While director McG has gained a reputation for flashy entertainment like the "Charlie's Angels" films and the guilty pleasure TV series "Fastlane", he's certainly not displayed any ability to try to tackle something of any substance. So, imagine my surprise when the director chose "We Are Marshall" as his latest project. The film, which takes a look at the tragic plane crash that claimed the lives of the entire Marshall University football team, as well as the lives of the crew and a small group of big local supporters.
For those who've read this site long enough, you may be aware that I don't like sports films. It's not that I don't like sports, mind you - love watching football - but the sports film has gotten to the point where they all seem more cliched than the last, aside from a few surprises here-and-there, such as last year's reasonably entertaining, "Invincible".
So, imagine my surprise when I found myself really enjoying "We Are Marshall", a genuinely moving and often powerful sports drama that, despite its Big Emotional Moments, never seems manipulative. The film opens with the Marshall University team losing a big game and then boarding a plane for the flight home. The chartered jet crashed in the woods nearby just prior to landing. No one survived. Assistant Coach Red Dawson (Matthew Fox) and two injured players remained of the team, as they were not on-board.
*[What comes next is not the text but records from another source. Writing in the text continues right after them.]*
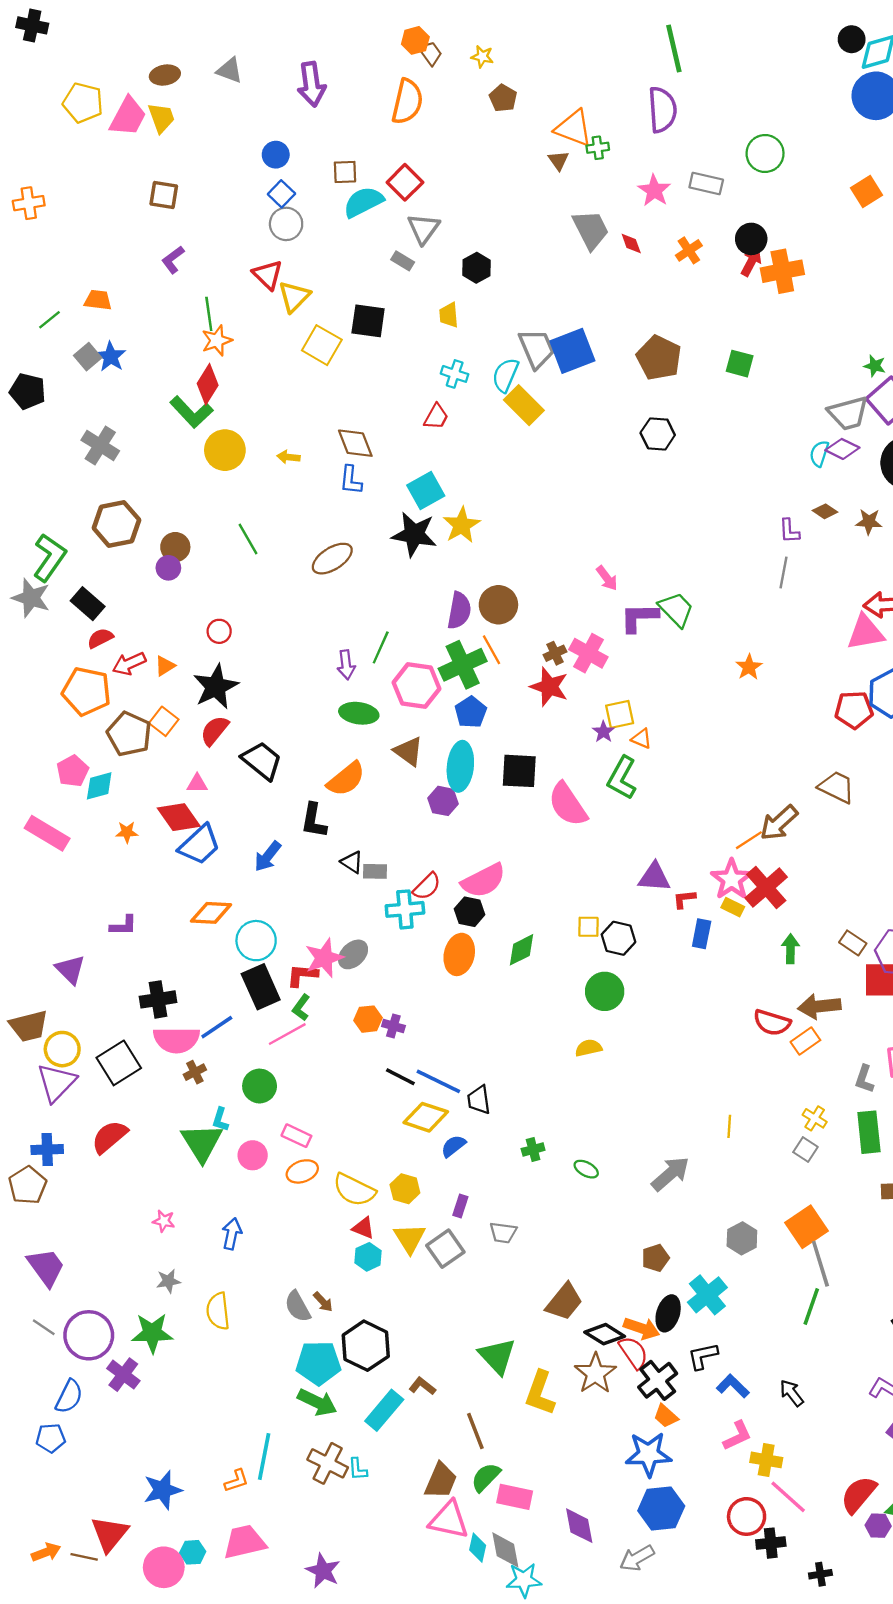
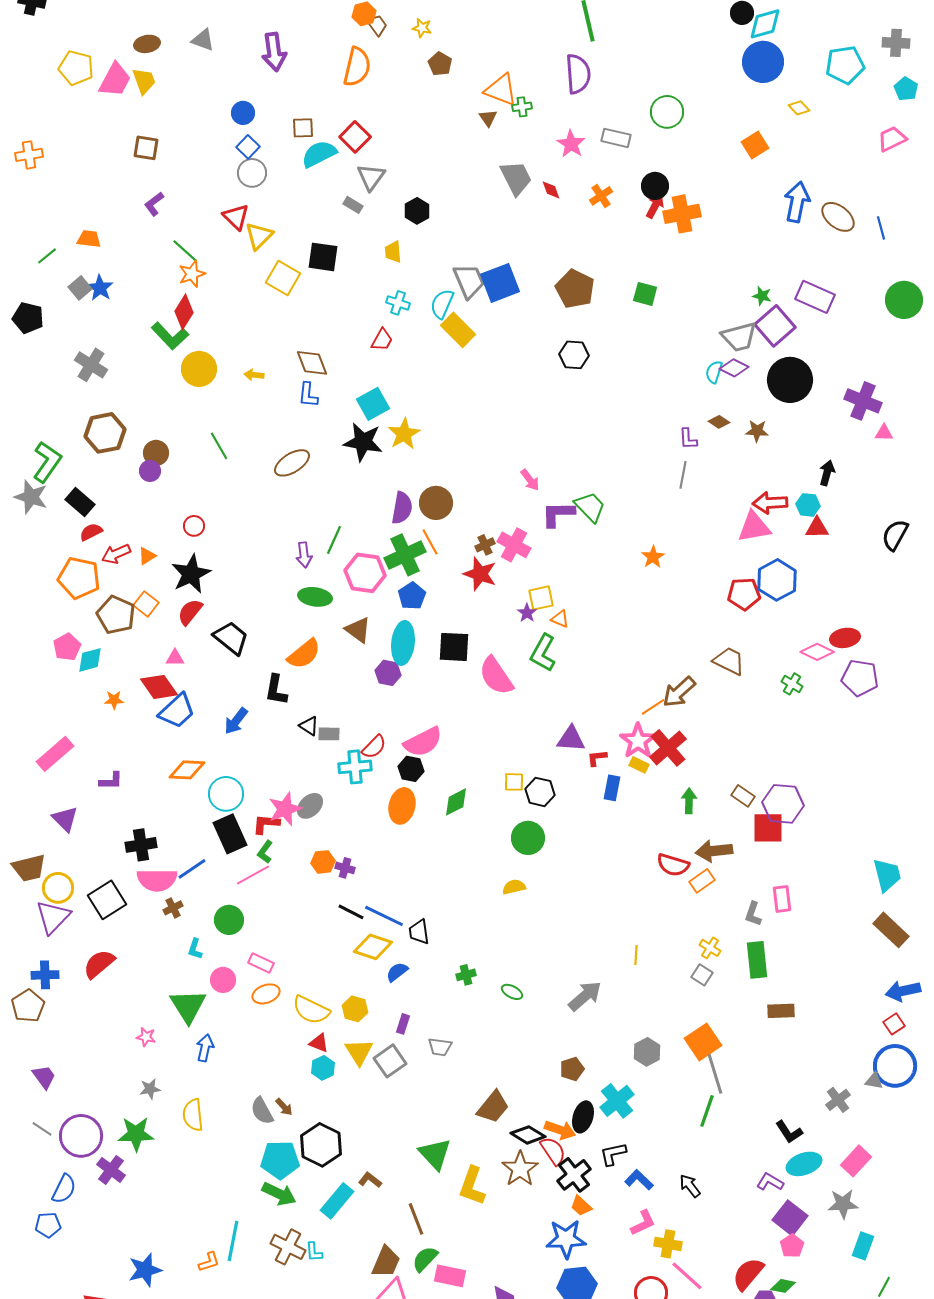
green line: (209, 314) -> (185, 251), turned -40
pink rectangle: (47, 833) -> (55, 754), moved, turned -72
green triangle: (202, 1143) -> (188, 1006), moved
purple trapezoid: (46, 1267) -> (44, 1077), size x0.7

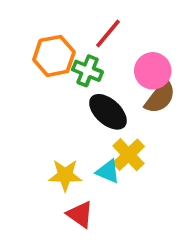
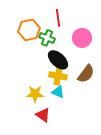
red line: (108, 34) -> (58, 18), turned -48
brown semicircle: (160, 97) -> (86, 74), moved
yellow cross: (128, 155) -> (58, 76), moved, turned -36

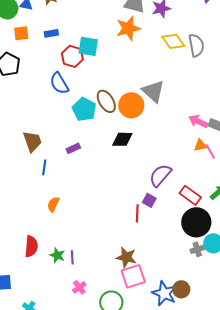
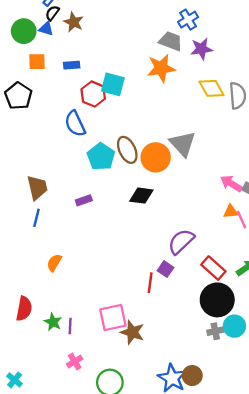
blue line: (44, 167) -> (37, 218), moved
pink square: (133, 276) -> (113, 317), moved

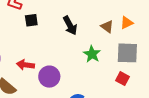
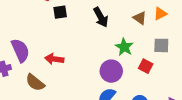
gray square: (127, 53) -> (161, 45), size x0.7
purple circle: (49, 77) -> (111, 71), moved
red square: (123, 79) -> (146, 66), moved

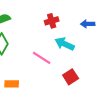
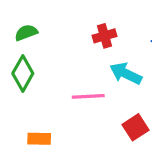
pink line: (42, 58) -> (88, 96), turned -36

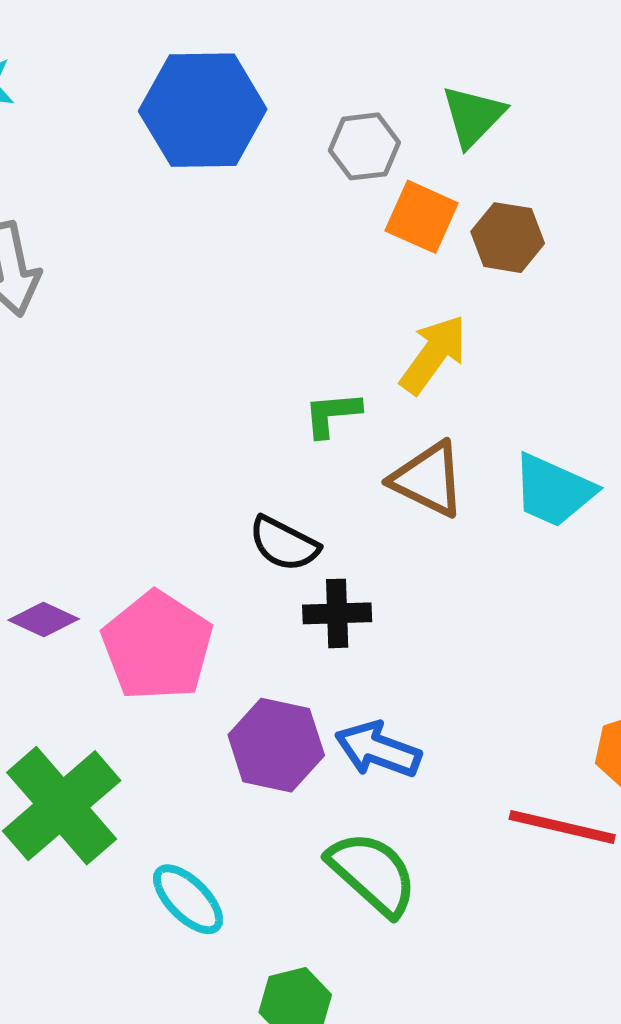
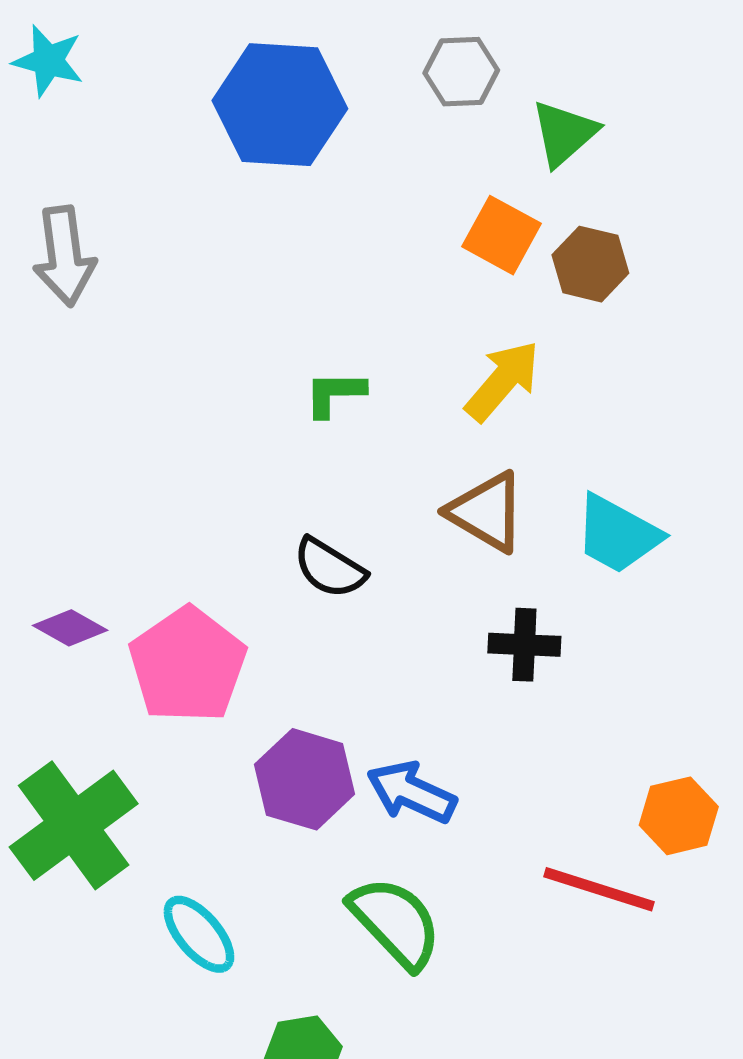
gray hexagon: (364, 146) -> (461, 72), moved
green L-shape: (332, 414) -> (335, 394), moved
black cross: (337, 613) -> (524, 645), moved

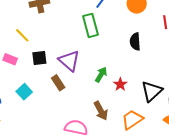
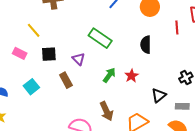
green rectangle: (90, 25) -> (100, 38), moved, turned -45
purple triangle: (69, 61) -> (79, 59), size x0.6
red star: (120, 84) -> (131, 76), moved
black triangle: (152, 91) -> (159, 95), size x0.7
University President Donald Dedmon (David Strathairn) and Paul Griffen (Ian McShane, stellar in a subtle performance) decide to close the school's football program until further notice, allowing the community a time to grieve. However, player Nate Ruffin (Anthony Mackie) pushes the student body to protest the decision, and they stage a stand-in outside the window of a university meeting.
Now, here's an example of a scene that, in a lot of other movies, would seem overly sappy, but it's handled well here, builds beautifully, is well acted and well filmed. Christophe Beck's score also helps, as while it's calculated to bring out the maximum emotions, when the rest of the movie works as well as it does in this movie, one gets caught up in the thing.
The middle of the film has the University deciding to rebuild the team despite opposition from some, and the difficulties in trying to round up a staff and team quickly. A coach - the eccentric Jack Lengyel (Matthew McConaughey), who brings Fox's coach Dawson back into the team, who comes together in order to face the season.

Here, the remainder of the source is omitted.